The government has published the first cross-government suicide prevention plan. The plan has a focus on how social media and the latest technology – such as predictive analytics and artificial intelligence – can identify those at risk of suicide.
The plan will be led by the Minister for Mental Health and Suicide Prevention Jackie Doyle-Price. It sets out actions for local government, the NHS and the criminal justice system.
The plan commits the government to improving data held on causes of death among veterans to better understand the triggers that can lead someone to take their own life, such as debt and gambling addiction.
It also includes greater focus on addressing the increase in suicide and self-harm among young people, while social media companies will be asked to take more responsibility for online content that promotes methods of suicide and self-harm.

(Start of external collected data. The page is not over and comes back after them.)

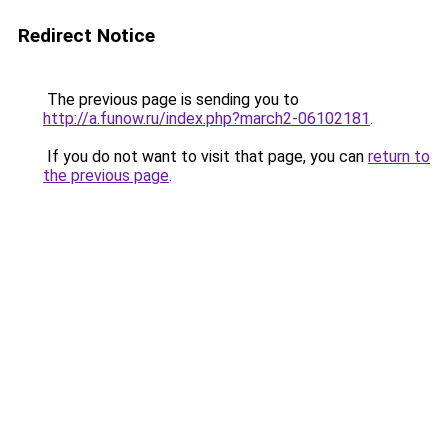
Redirect Notice
The previous page is sending you to
http://a.funow.ru/index.php?march2-06102181
.
If you do not want to visit that page, you can
return to
the previous page
.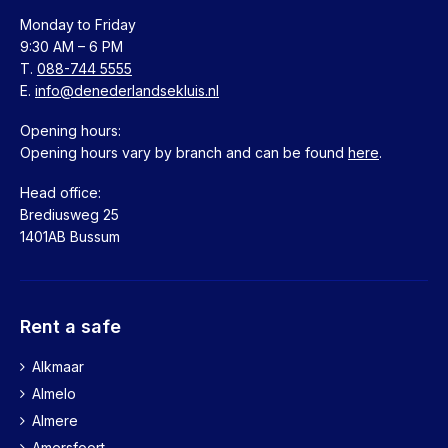
1017 HL Amsterdam
Monday to Friday
088-7445555
9:30 AM – 6 PM
More information
T.
088-744 5555
E.
info@denederlandsekluis.nl
Apeldoorn
Opening hours:
Deventerstraat 27
Opening hours vary by branch and can be found
here
.
7311 LT Apeldoorn
088-7445555
Head office:
More information
Brediusweg 25
1401AB Bussum
Arnhem
Telefoonstraat 5
6811 AS Arnhem
Rent a safe
088-7445555
More information
Alkmaar
Almelo
Bergen op Zoom
Almere
Burgemeester van Hasseltstraat 48a
Amersfoort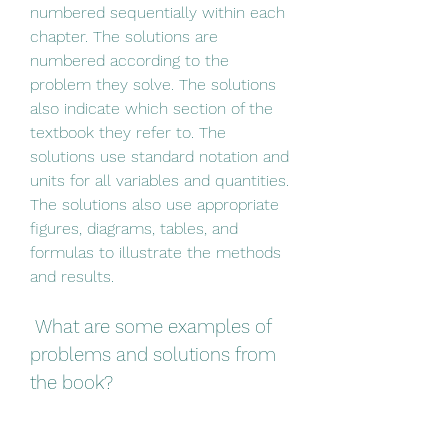
numbered sequentially within each 
chapter. The solutions are 
numbered according to the 
problem they solve. The solutions 
also indicate which section of the 
textbook they refer to. The 
solutions use standard notation and 
units for all variables and quantities. 
The solutions also use appropriate 
figures, diagrams, tables, and 
formulas to illustrate the methods 
and results.
 What are some examples of 
problems and solutions from 
the book?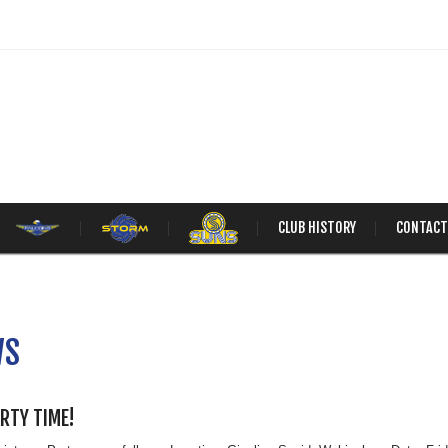
CLUB HISTORY
CONTACT
WS
ARTY TIME!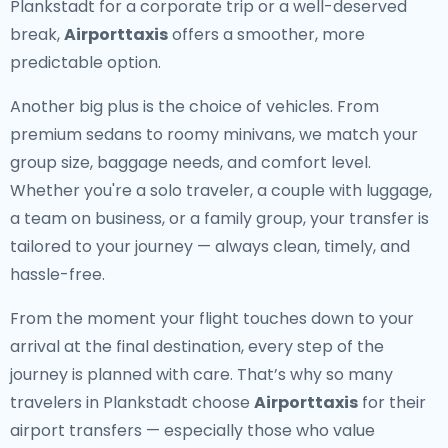
Plankstadt for a corporate trip or a well-deserved
break,
Airporttaxis
offers a smoother, more
predictable option.
Another big plus is the choice of vehicles. From
premium sedans to roomy minivans, we match your
group size, baggage needs, and comfort level.
Whether you're a solo traveler, a couple with luggage,
a team on business, or a family group, your transfer is
tailored to your journey — always clean, timely, and
hassle-free.
From the moment your flight touches down to your
arrival at the final destination, every step of the
journey is planned with care. That’s why so many
travelers in Plankstadt choose
Airporttaxis
for their
airport transfers — especially those who value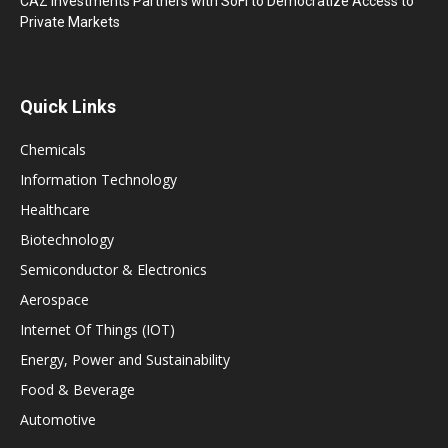
CAZ Investments Partners with SoFi to Democratize Access to
Private Markets
Quick Links
Chemicals
Information Technology
Healthcare
Biotechnology
Semiconductor & Electronics
Aerospace
Internet Of Things (IOT)
Energy, Power and Sustainability
Food & Beverage
Automotive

Other parts of the plan include:
- every local authority putting an effective suicide prevention plan in place
- ensuring every mental health trust has a zero-suicide ambition plan for mental health inpatients by the end of 2019
- every prison putting actions in place to reduce suicides and self-harm and improve staff awareness and training
- addressing the specific needs of the highest risk groups, including middle-aged men, with £25 million funding
- improving research on things that can be linked to suicide, such as debt and gambling addiction
There are 4,500 suicides each year in England, and around 13 people end their life every day. Men are 3 times more likely to die by suicide than women, and suicide is the leading cause of death in men under 50. Suicide is also a leading cause of death in young people.
The Prime Minister appointed Jackie Doyle-Price as the UK’s first Suicide Prevention Minister in October 2018. Part of her role is to work across local and national government to carry out the national suicide prevention strategy, published in 2012.
The cross-government suicide prevention plan published in January 2019 supports the national suicide prevention strategy, following recommendations from the Health Select Committee’s inquiry into suicide prevention in 2016.
Minister for Mental Health and Suicide Prevention Jackie Doyle-Price said:
As a society we need to do everything we can to support vulnerable and at-risk people, as well as those in crisis, and give them the help they desperately need.
I will be working with local councils, the NHS and the justice system to make sure suicide prevention plans are put in place across public services.
Together, we will do everything in our power to meet our ambition to reduce suicides by at least 10% by 2020 – and I look forward to working collaboratively with social media and tech companies to help achieve our ambitions.
Samaritans CEO Ruth Sutherland said:
We welcome the publication of the workplan and hope it will help save more lives.
Every 6 seconds someone contacts Samaritans volunteers for support, so we know that there is a huge amount to be done to help those struggling to cope.
When we can work in partnership, we can make a bigger impact in preventing suicide, particularly among the hardest to reach high-risk groups such as low-income and middle-aged men, and those whose occupation puts them at higher risk. Working to address inequalities in suicide is key.
We also need more research into the increases in self-harm and suicide among young people, and why gambling addiction and debt can drive suicides. Improving suicide data is essential to help us put more effective suicide prevention in place.